A história do divertidíssimo Um Porco em Gaza (Le Cochón de Gaza), mais uma daquelas pérolas imperdíveis do Netflix, fala um pouco disso. Jafaar (Gabai) é um pescador Palestino que vive na Faixa de Gaza. Não bastasse a má sorte de pescar apenas uns "lambaris" para serem vendidos por uma merreca na feira local, Jafaar ainda pesca, num daqueles dias de azar, um porco de mais de 100 quilos que, inexplicavelmente, aparece em sua rede. A religião, como vamos percebendo no decorrer de película, sequer permite que o pescador toque no animal. Ou mesmo pisar na Terra Santa. Sem muita perspectiva ele tenta vender o porco, sem sucesso, na embaixada americana. É só após descobrir uma brecha que lhe leva a uma comunidade judaica, é que ele encontra um inusitado uso para o porco. Especialmente após conhecer a agricultora Yelena (Tekaia).
Ainda que seja uma comédia, o filme não faz concessões ao criticar as diferenças culturais e a xenofobia existente, especialmente entre palestinos e israelenses. Não à toa, a presença de militares ocupando o terraço da casa onde Jafaar mora com a esposa é tratada de maneira tão natural que, se não fôssemos avisados, poderíamos pensar se tratar de algum eventual vizinho - ainda que com capacete, roupa camuflada e rifle na mão.
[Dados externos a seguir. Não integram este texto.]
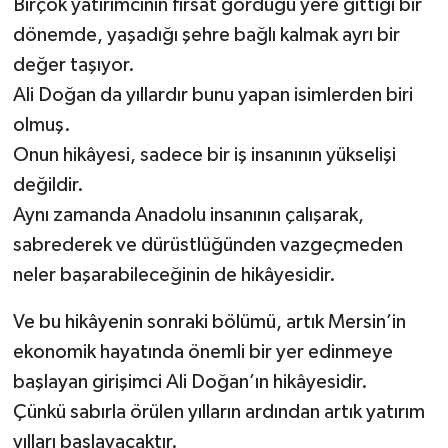
Birçok yatırımcının fırsat gördüğü yere gittiği bir
dönemde, yaşadığı şehre bağlı kalmak ayrı bir
değer taşıyor.
Ali Doğan da yıllardır bunu yapan isimlerden biri
olmuş.
Onun hikâyesi, sadece bir iş insanının yükselişi
değildir.
Aynı zamanda Anadolu insanının çalışarak,
sabrederek ve dürüstlüğünden vazgeçmeden
neler başarabileceğinin de hikâyesidir.
Ve bu hikâyenin sonraki bölümü, artık Mersin’in
ekonomik hayatında önemli bir yer edinmeye
başlayan girişimci Ali Doğan’ın hikâyesidir.
Çünkü sabırla örülen yılların ardından artık yatırım
yılları başlayacaktır.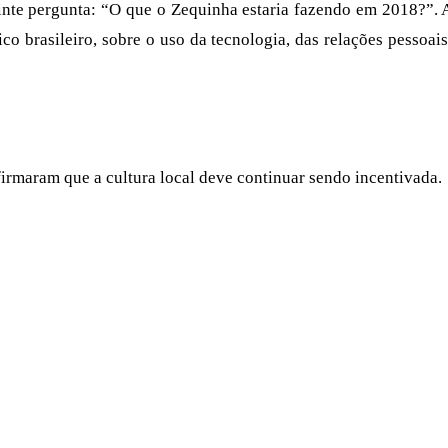
pergunta: “O que o Zequinha estaria fazendo em 2018?”. A ut
ico brasileiro, sobre o uso da tecnologia, das relações pessoais
irmaram que a cultura local deve continuar sendo incentivada.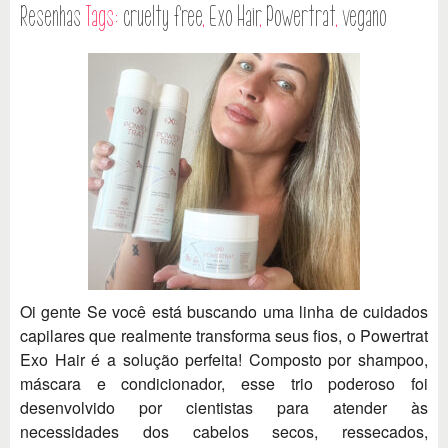
Resenhas
Tags:
cruelty free
,
Exo Hair
,
Powertrat
,
vegano
Oi gente Se você está buscando uma linha de cuidados
capilares que realmente transforma seus fios, o Powertrat
Exo Hair é a solução perfeita! Composto por shampoo,
máscara e condicionador, esse trio poderoso foi
desenvolvido por cientistas para atender às
necessidades dos cabelos secos, ressecados,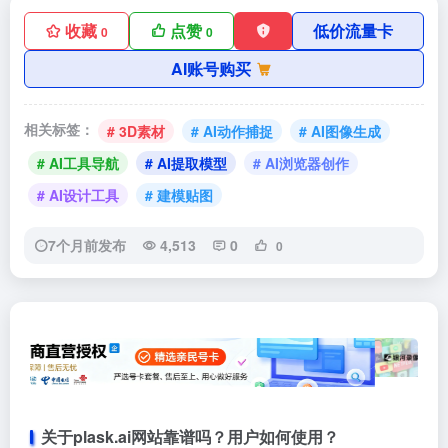
收藏
点赞
低价流量卡
0
0
AI账号购买
相关标签：
# 3D素材
# AI动作捕捉
# AI图像生成
# AI工具导航
# AI提取模型
# AI浏览器创作
# AI设计工具
# 建模贴图
7个月前发布
4,513
0
0
关于plask.ai网站靠谱吗？用户如何使用？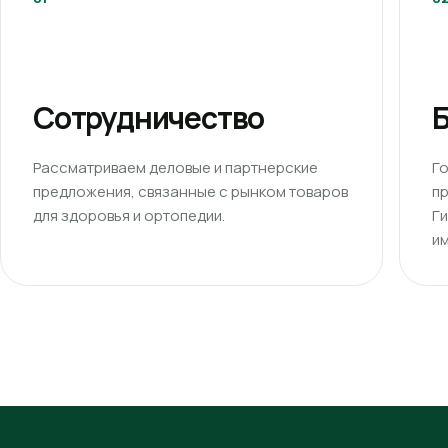
Сотрудничество
Б
Рассматриваем деловые и партнерские
Г
предложения, связанные с рынком товаров
п
для здоровья и ортопедии.
Г
им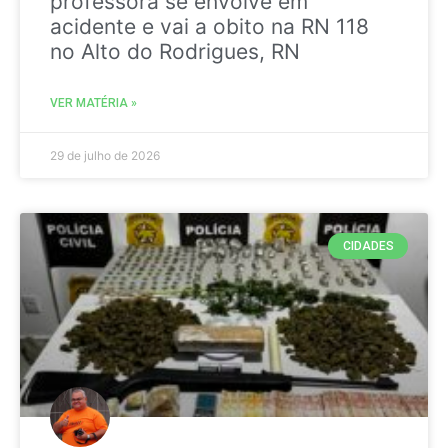
professora se envolve em
acidente e vai a obito na RN 118
no Alto do Rodrigues, RN
VER MATÉRIA »
29 de julho de 2026
CIDADES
As diferenças entre Ocidente e Oriente também não são esquecidas, sendo bastante curioso o momento em que Jafaar olha pro porco, expressando sua repugnância: "não acredito que tenha gente que coma isso". E, nesse momento, se torna quase impossível não pensar em como cada cultura tem as suas particularidades alimentares, uma vez que, para nós, seria impensável pensar em consumir carne de cachorro - uma iguaria em alguns países orientais.
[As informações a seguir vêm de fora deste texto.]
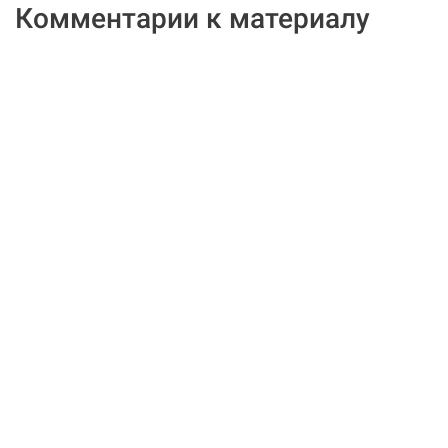
Комментарии к материалу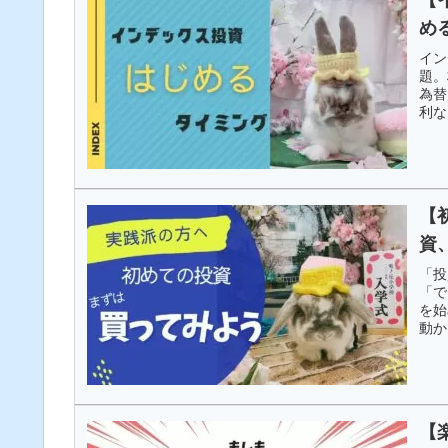
め
イン
題。
為替
利な
ミン
【
資
「投
「で
を始
動か
【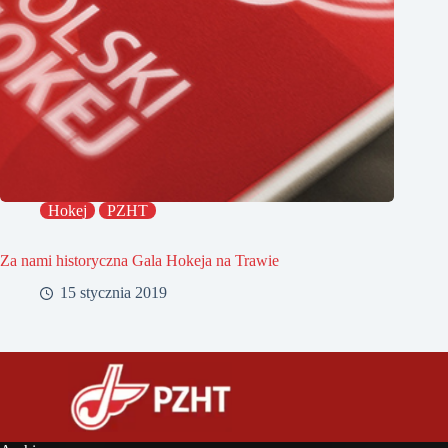
Hokej
PZHT
Za nami historyczna Gala Hokeja na Trawie
15 stycznia 2019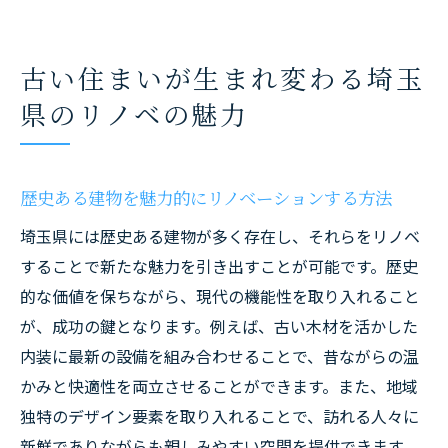
果
リノベで快適さを大幅向上埼玉県で住まいの夢
古い住まいが生まれ変わる埼玉
をかなえる
リノベーションで住まいの快適さを飛躍的
県のリノベの魅力
に向上させる方法
埼玉県でのリノベーションが実現する居住
歴史ある建物を魅力的にリノベーションする方法
空間の変革
快適な住まいを作るためのリノベーション
埼玉県には歴史ある建物が多く存在し、それらをリノベ
の選択肢
することで新たな魅力を引き出すことが可能です。歴史
的な価値を保ちながら、現代の機能性を取り入れること
埼玉県でリノベーションを成功させるため
が、成功の鍵となります。例えば、古い木材を活かした
の秘訣
内装に最新の設備を組み合わせることで、昔ながらの温
住まいの夢をかなえる埼玉県のリノベーシ
かみと快適性を両立させることができます。また、地域
ョンアイデア
独特のデザイン要素を取り入れることで、訪れる人々に
快適な住まいを実現するためのリノベーシ
新鮮でありながらも親しみやすい空間を提供できます。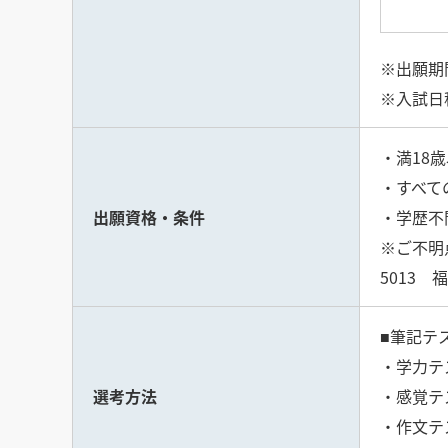
※出願期
※入試日
・満18歳
・すべて
出願資格・条件
・学歴不
※ご不明点
5013 
■筆記テ
・学力テ
選考方法
・感覚テ
・作文テ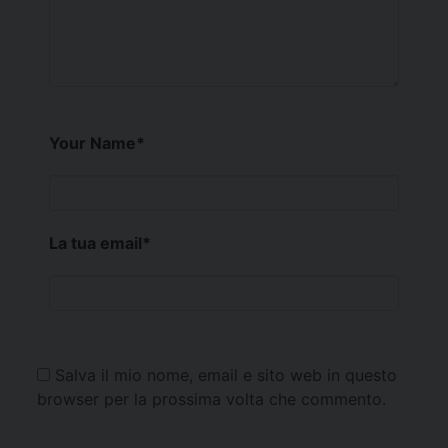
Your Name
*
La tua email
*
Salva il mio nome, email e sito web in questo
browser per la prossima volta che commento.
As tentativas de Jafaar de se livrar do porco, ou mesmo de tentar escondê-lo, também rendem momentos engraçados, ainda que, eventualmente, mais pareçam retirados de alguma esquete do Zorra Total. Da mesma forma os "incentivos" para que o animal realize o seu trabalho, também são capazes de fazer gargalhar pelo inusitado. Se não é um filme que chame tanto a atenção pela fotografia, efeitos especiais, trilha sonora ou ângulos de câmera, o mesmo não se pode dizer das atuações, extremamente convincentes e naturalistas. A impressão que temos é a de que, se a câmera for desligada, aquela lá será realmente a vida daqueles sujeitos. Com um quê de o Banheiro do Papa - aliás, outra pérola, essa uruguaia - o filme do diretor Sylvain Estibal ainda encontra uma solução emocionante, daquelas capazes de nos fazer refletir sobre o futuro em uma região em permanente estado de guerra.
PS1: se forem procurar o filme no Netflix, utilizem o título Le Cochón de Gaza. É como ele está cadastrado na plataforma de streaming.
PS2: se escrevi asneira demais sobre religião, peço desculpas, mas não é o meu forte. As ideias que compuseram o texto foram extraídas de sites como A Biblia e Revista Trópico.